Palkon v. Maffei: Delaware’s Warning Shot to Controlling Stockholders Seeking to Evade Fiduciary Duties by Reincorporating
In late February, the Chancery Court denied a motion to dismiss a stockholder lawsuit against the controlling stockholder and board of directors of TripAdvisor, Inc., seeking to enjoin a reincorporation of TripAdvisor into Nevada based on allegations that the reincorporation was an unfair self-interested transaction. [1] Gregory B. Maffei controlled TripAdvisor through a dual-class voting structure (Maffei exercised control through a holding company, the board members of which were also defendants in the litigation). Plaintiffs argued that Nevada law was less protective of stockholder litigation rights and more protective of corporate fiduciaries than Delaware law and that by pursuing the reincorporation, Maffei and the directors were obtaining benefits not shared by the minority stockholders in breach of their fiduciary duties.

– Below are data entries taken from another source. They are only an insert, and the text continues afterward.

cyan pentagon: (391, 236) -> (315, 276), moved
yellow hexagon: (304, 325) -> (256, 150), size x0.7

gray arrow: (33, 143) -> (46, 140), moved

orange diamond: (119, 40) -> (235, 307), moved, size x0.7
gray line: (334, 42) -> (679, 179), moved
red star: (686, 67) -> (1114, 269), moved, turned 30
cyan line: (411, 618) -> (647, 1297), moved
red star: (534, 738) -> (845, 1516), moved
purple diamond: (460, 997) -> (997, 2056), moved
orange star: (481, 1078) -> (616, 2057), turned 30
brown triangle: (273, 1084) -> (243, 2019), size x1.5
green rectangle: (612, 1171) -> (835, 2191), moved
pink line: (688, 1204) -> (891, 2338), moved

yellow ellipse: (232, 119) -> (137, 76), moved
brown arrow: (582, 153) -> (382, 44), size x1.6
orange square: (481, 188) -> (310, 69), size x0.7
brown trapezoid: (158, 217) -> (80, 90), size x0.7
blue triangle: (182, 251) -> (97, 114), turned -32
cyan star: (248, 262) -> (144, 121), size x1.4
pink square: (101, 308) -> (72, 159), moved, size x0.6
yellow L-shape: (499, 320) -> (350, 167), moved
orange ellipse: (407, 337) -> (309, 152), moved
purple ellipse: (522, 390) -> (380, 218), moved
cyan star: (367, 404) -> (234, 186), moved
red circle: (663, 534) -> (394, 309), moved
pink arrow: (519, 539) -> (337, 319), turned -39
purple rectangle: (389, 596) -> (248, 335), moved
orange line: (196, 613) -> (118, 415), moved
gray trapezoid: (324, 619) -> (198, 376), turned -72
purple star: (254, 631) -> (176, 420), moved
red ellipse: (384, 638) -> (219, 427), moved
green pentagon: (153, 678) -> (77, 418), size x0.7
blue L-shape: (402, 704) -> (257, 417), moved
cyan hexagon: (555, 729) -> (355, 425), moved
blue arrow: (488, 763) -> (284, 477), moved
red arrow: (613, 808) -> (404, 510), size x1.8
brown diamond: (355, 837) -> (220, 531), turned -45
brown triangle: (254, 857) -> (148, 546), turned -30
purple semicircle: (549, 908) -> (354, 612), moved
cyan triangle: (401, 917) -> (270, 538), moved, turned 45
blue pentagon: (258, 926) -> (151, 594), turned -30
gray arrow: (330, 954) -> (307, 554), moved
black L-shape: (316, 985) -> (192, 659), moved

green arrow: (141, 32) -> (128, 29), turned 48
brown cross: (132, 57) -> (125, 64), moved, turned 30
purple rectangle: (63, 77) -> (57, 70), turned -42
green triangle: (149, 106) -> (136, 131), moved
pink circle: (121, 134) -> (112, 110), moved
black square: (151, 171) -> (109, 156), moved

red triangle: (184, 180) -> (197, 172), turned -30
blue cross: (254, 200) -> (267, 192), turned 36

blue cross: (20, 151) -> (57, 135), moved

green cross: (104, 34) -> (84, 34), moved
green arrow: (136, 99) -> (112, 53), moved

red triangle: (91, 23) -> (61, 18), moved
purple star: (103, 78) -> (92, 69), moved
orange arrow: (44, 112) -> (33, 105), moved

The court’s ruling turned on the applicable standard of review. Rejecting the defendants’ argument for business judgment, the court held that entire fairness applies to transactions where a controlling stockholder receives a non-ratable benefit. The court held that “a controller or other fiduciary receives a non-ratable benefit when a transaction materially reduces or eliminates the fiduciary’s risk of liability.” The court held that at the pleading stage, it was reasonable to infer that Nevada law was more protective of fiduciaries than Delaware law, and thus, entire fairness applied. The entire fairness test involves both substantive and procedural fairness. Rejecting the defendant’s argument that entire fairness does not make sense outside of transactions where minority stockholders are receiving cash for their shares, the court held that substantive fairness involves an inquiry into whether minority stockholders receive at least “the substantial equivalent in value” of what they held prior to the transaction. The court held that this test was not satisfied at the pleadings stage because of plaintiffs’ allegations that minority stockholders would have inferior litigation rights under Nevada law. The court held that plaintiffs had also sufficiently alleged procedural unfairness, given the complete absence of any showing that defendants tried to replicate arms’ length bargaining. In denying the motion to dismiss, the court held that injunctive relief was not the appropriate remedy and that monetary damages could be determined at a later stage of the proceedings, even after the completion of the reincorporation.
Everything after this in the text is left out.